Time and energy. These are concepts we find in physics, in poetry, in art. In disability communities we talk about “crip time: the ways that disabled/chronically ill and neurodivergent people experience time (and space) differently than able-bodyminded folk.” (from the Critical Disability Studies Collective at the University of Minnesota). They are also pressing concerns in the lives of academics, of educators. Since coming to Union a lot of advice has been offered about protecting your time, making sure you have time to do research, to write. It’s heartening to be in a place where those protections are part of the regular conversation. But as someone who functions at about 1/4 of the capacity of an able body-minded person it’s often also discouraging. Everything takes me so much more time. I still haven’t finished my second book, which I’ve been writing since before I got sick. And now that I’ve exhausted my metaphor of the darkness, my poetic research has turned to time and to trees as bodies that condense time.

Just before coming to Union, I completed a poem installation at a show in Finland which took the form of a walking labyrinth. It was built to be wheelchair accessible, since I often use a wheelchair especially in the warmer months when my heart stops working as well.

Tracing the form of a one-circut labyrinth, I printed the text of the poem from antique wooden letterpress type into plates of porcelain, which I suspended along the line of the path with silver chain. Because of my energy limitations, the plates were rolled out and made by a number of my non-artist friends and neighbors in Finland, a total of 9 people showed up over the course of a week to roll out slabs for me to print into. Becoming disabled has, in part, meant accessing and fully relying on community care networks not just for my research and production but often for daily survival. When I’m bedridden, for example, my neighbors bring me food and feed my cat.

To read the whole poem, you have to enter and complete the labyrinth.
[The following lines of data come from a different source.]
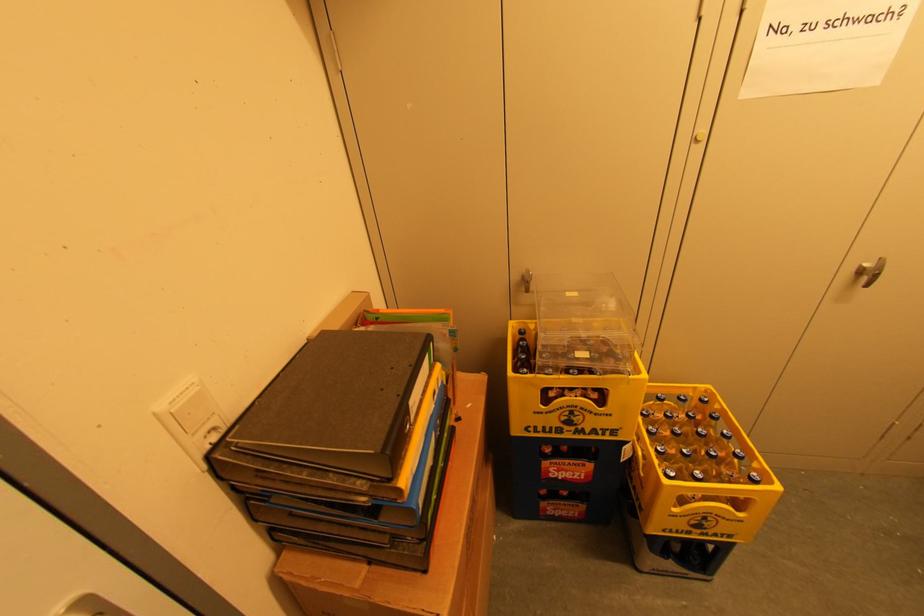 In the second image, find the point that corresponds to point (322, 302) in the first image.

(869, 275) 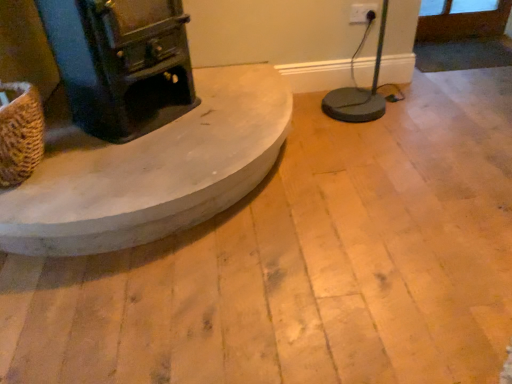 Question: Considering their positions, is brown woven basket at left located in front of or behind white plastic electric outlet at upper right?

Choices:
 (A) front
 (B) behind

Answer: (A)

Question: Would you say brown woven basket at left is inside or outside white plastic electric outlet at upper right?

Choices:
 (A) inside
 (B) outside

Answer: (B)

Question: Which is farther from the white plastic electric outlet at upper right?

Choices:
 (A) smooth concrete hearth at center
 (B) brown woven basket at left

Answer: (B)

Question: Which is nearer to the white plastic electric outlet at upper right?

Choices:
 (A) brown woven basket at left
 (B) smooth concrete hearth at center

Answer: (B) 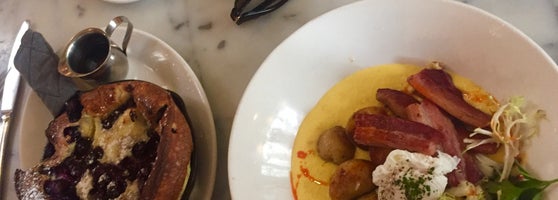 Image resolution: width=558 pixels, height=200 pixels. I want to click on nasty looking cream table, so click(x=244, y=48).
The idea was to slow down the bodymind to the pace of criptime through the action of the labyrinth. Rebecca Solnit writes in The Faraway Nearby of labyrinths: “A labyrinth is an ancient device that compresses a journey into a small space, winds up a path like thread on spool. It contains beginning, confusion, perseverance, arrival, and return. There at last the metaphysical journey of your life and your actual movements are one and the same. … In this folding up of great distance into small space, the labyrinth resembles two other manmade things: a spool of thread and the lines and pages of a book. Imagine all the sentences in a book as a single thread around a spool…imagine they could be unwound, that you could walk the line they make, or are walking it.”
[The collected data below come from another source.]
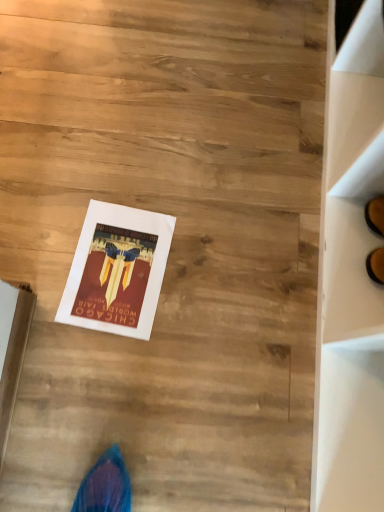 Find the location of `matte paper poster at center`. matte paper poster at center is located at coordinates (x=117, y=270).

Describe the element at coordinates (117, 270) in the screenshot. I see `matte paper poster at center` at that location.

Describe the element at coordinates (12, 349) in the screenshot. I see `white cardboard box at lower left` at that location.

The height and width of the screenshot is (512, 384). I want to click on white cardboard box at lower left, so click(12, 349).

You are a GUI agent. You are given a task and a screenshot of the screen. Output one action in this format:
    pyautogui.click(x=<x>, y=<y>)
    Task: Click on the matte paper poster at center
    
    Given the screenshot: What is the action you would take?
    pyautogui.click(x=117, y=270)

Between white cardboard box at lower left and matte paper poster at center, which one appears on the left side from the viewer's perspective?

white cardboard box at lower left is more to the left.

Does white cardboard box at lower left lie in front of matte paper poster at center?

Yes, the depth of white cardboard box at lower left is less than that of matte paper poster at center.

Is point (5, 361) farther from camera compared to point (106, 317)?

No.

From the picture: From the image's perspective, does white cardboard box at lower left appear lower than matte paper poster at center?

Correct, white cardboard box at lower left appears lower than matte paper poster at center in the image.

From a real-world perspective, is white cardboard box at lower left positioned above or below matte paper poster at center?

white cardboard box at lower left is above matte paper poster at center.

Considering the sizes of objects white cardboard box at lower left and matte paper poster at center in the image provided, who is thinner, white cardboard box at lower left or matte paper poster at center?

With smaller width is white cardboard box at lower left.

From their relative heights in the image, would you say white cardboard box at lower left is taller or shorter than matte paper poster at center?

white cardboard box at lower left is taller than matte paper poster at center.

Considering the relative sizes of white cardboard box at lower left and matte paper poster at center in the image provided, is white cardboard box at lower left smaller than matte paper poster at center?

Yes, white cardboard box at lower left is smaller than matte paper poster at center.

Is white cardboard box at lower left located outside matte paper poster at center?

Yes, white cardboard box at lower left is outside of matte paper poster at center.

Is white cardboard box at lower left in contact with matte paper poster at center?

They are not placed beside each other.

Is white cardboard box at lower left facing away from matte paper poster at center?

No, white cardboard box at lower left is not facing away from matte paper poster at center.

Measure the distance from white cardboard box at lower left to matte paper poster at center.

white cardboard box at lower left is 7.30 inches from matte paper poster at center.

Identify the location of cardboard box above the matte paper poster at center (from a real-world perspective). (12, 349).

Which object is positioned more to the left, matte paper poster at center or white cardboard box at lower left?

From the viewer's perspective, white cardboard box at lower left appears more on the left side.

Considering their positions, is matte paper poster at center located in front of or behind white cardboard box at lower left?

matte paper poster at center is positioned farther from the viewer than white cardboard box at lower left.

Between point (121, 212) and point (23, 330), which one is positioned behind?

The point (121, 212) is farther from the camera.

From the image's perspective, is matte paper poster at center located beneath white cardboard box at lower left?

No, from the image's perspective, matte paper poster at center is not beneath white cardboard box at lower left.

From a real-world perspective, is matte paper poster at center physically above white cardboard box at lower left?

No, from a real-world perspective, matte paper poster at center is not above white cardboard box at lower left.

Which object is thinner, matte paper poster at center or white cardboard box at lower left?

white cardboard box at lower left.

Between matte paper poster at center and white cardboard box at lower left, which one has less height?

matte paper poster at center is shorter.

Looking at the image, does matte paper poster at center seem bigger or smaller compared to white cardboard box at lower left?

In the image, matte paper poster at center appears to be larger than white cardboard box at lower left.

Is white cardboard box at lower left a part of matte paper poster at center?

No, white cardboard box at lower left is not surrounded by matte paper poster at center.

Can you see matte paper poster at center touching white cardboard box at lower left?

No, matte paper poster at center is not beside white cardboard box at lower left.

Is matte paper poster at center oriented towards white cardboard box at lower left?

No, matte paper poster at center does not turn towards white cardboard box at lower left.

From the picture: How many degrees apart are the facing directions of matte paper poster at center and white cardboard box at lower left?

matte paper poster at center and white cardboard box at lower left are facing 96.1 degrees away from each other.

Find the location of a particular element. This screenshot has height=512, width=384. cardboard box on the left of the matte paper poster at center is located at coordinates pos(12,349).

Image resolution: width=384 pixels, height=512 pixels. What are the coordinates of `magazine behind the white cardboard box at lower left` in the screenshot? It's located at [x=117, y=270].

You are a GUI agent. You are given a task and a screenshot of the screen. Output one action in this format:
    pyautogui.click(x=<x>, y=<y>)
    Task: Click on the cardboard box located above the matte paper poster at center (from a real-world perspective)
    This screenshot has height=512, width=384.
    Given the screenshot: What is the action you would take?
    pyautogui.click(x=12, y=349) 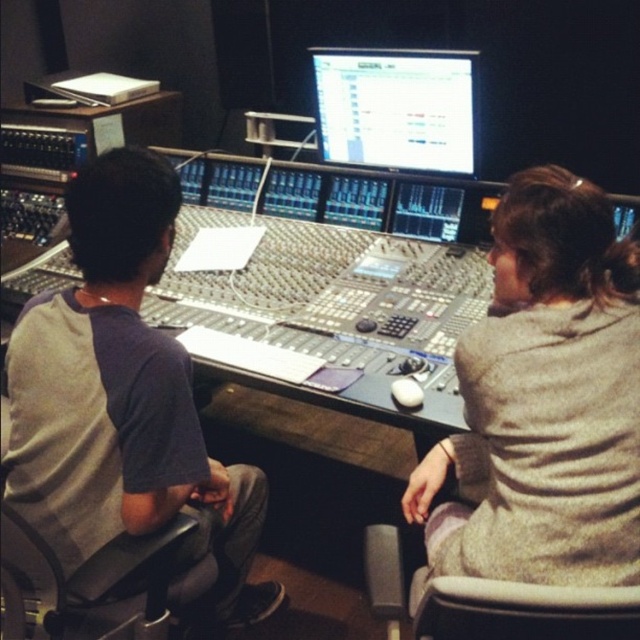 You are a technician in the studio who needs to place a camera to film the person wearing the gray wool sweater at right. The camera requires a minimum of 3 feet of space to avoid obstruction. Can the camera be placed as needed?

The gray wool sweater at right and camera are 3.33 feet apart, so yes, the camera can be placed as needed since the distance is more than the required 3 feet. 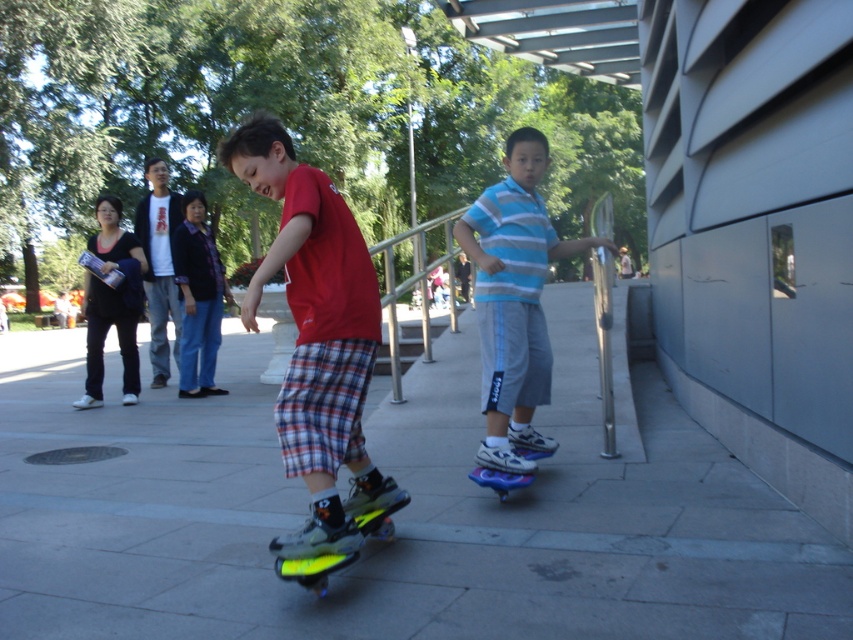 Between neon yellow roller skates at center and shiny blue skateboard at lower center, which one is positioned higher?

neon yellow roller skates at center is above.

The height and width of the screenshot is (640, 853). What do you see at coordinates (316, 337) in the screenshot?
I see `neon yellow roller skates at center` at bounding box center [316, 337].

At what (x,y) coordinates should I click in order to perform the action: click on neon yellow roller skates at center. Please return your answer as a coordinate pair (x, y). Looking at the image, I should click on (316, 337).

Is neon yellow roller skates at center wider than neon yellow inline skate at center?

Yes, neon yellow roller skates at center is wider than neon yellow inline skate at center.

Between neon yellow roller skates at center and neon yellow inline skate at center, which one is positioned lower?

neon yellow inline skate at center

Locate an element on the screen. This screenshot has width=853, height=640. neon yellow roller skates at center is located at coordinates (316, 337).

Does point (331, 401) come farther from viewer compared to point (218, 257)?

No, it is in front of (218, 257).

This screenshot has width=853, height=640. Find the location of `neon yellow roller skates at center`. neon yellow roller skates at center is located at coordinates (316, 337).

The height and width of the screenshot is (640, 853). Find the location of `neon yellow roller skates at center`. neon yellow roller skates at center is located at coordinates (316, 337).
A labyrinth is a way to take the longest possible time to traverse the shortest possible space. It felt like a perfect image for chronic illness time, for crip time. A handful of the plates broke in the kiln, and without the time or energy to make more, I decided to work with the broken pieces where I could.
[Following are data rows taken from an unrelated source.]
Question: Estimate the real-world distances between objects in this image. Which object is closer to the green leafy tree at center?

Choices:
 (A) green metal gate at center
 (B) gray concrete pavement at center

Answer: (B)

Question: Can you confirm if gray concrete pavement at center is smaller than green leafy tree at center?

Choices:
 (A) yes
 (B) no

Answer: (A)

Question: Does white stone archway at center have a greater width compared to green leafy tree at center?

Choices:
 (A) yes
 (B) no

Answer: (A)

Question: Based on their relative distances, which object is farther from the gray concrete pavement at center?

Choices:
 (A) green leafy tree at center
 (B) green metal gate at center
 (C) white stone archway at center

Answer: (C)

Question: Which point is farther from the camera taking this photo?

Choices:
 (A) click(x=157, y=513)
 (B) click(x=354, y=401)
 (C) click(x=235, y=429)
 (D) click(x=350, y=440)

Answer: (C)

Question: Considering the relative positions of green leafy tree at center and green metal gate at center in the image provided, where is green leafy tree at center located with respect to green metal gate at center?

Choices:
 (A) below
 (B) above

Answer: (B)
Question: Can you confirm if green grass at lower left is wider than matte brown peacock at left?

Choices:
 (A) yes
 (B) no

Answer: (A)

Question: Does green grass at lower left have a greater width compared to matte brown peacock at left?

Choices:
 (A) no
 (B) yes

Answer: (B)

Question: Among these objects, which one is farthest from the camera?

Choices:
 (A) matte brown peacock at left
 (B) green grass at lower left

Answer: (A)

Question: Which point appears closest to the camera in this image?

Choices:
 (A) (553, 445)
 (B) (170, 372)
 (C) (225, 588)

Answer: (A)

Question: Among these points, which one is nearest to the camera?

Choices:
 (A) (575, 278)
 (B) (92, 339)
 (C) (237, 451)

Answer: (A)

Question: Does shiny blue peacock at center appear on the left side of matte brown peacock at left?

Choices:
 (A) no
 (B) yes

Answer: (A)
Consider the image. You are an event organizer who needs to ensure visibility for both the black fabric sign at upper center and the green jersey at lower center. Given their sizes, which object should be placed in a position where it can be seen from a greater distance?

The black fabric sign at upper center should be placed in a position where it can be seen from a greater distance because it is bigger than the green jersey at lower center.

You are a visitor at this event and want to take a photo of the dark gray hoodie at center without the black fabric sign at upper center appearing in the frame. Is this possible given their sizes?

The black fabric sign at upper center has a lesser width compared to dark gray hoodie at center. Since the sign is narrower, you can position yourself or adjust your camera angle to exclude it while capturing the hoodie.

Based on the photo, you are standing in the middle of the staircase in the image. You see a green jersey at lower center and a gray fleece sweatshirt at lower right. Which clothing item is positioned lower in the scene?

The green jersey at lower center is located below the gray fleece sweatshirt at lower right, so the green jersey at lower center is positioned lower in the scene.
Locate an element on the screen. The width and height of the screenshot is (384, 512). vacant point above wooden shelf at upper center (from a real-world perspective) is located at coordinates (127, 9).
The poem itself is about a dead tree, a tree that is very important to the village I live in in Finland, despite the fact that it has died. Through the tree I think about how we can refuse the disposability of able-bodiedness in capitalism. Here’s the poem:


All this is to say that disability has become central to my creative research and work. I have yet to incorporate it fully into my teaching, except in terms of applying accessibility practices to my class set up. I hope next year to develop a class or a reading group on criplit, but haven’t had the energy or time to do it while I’ve been teaching.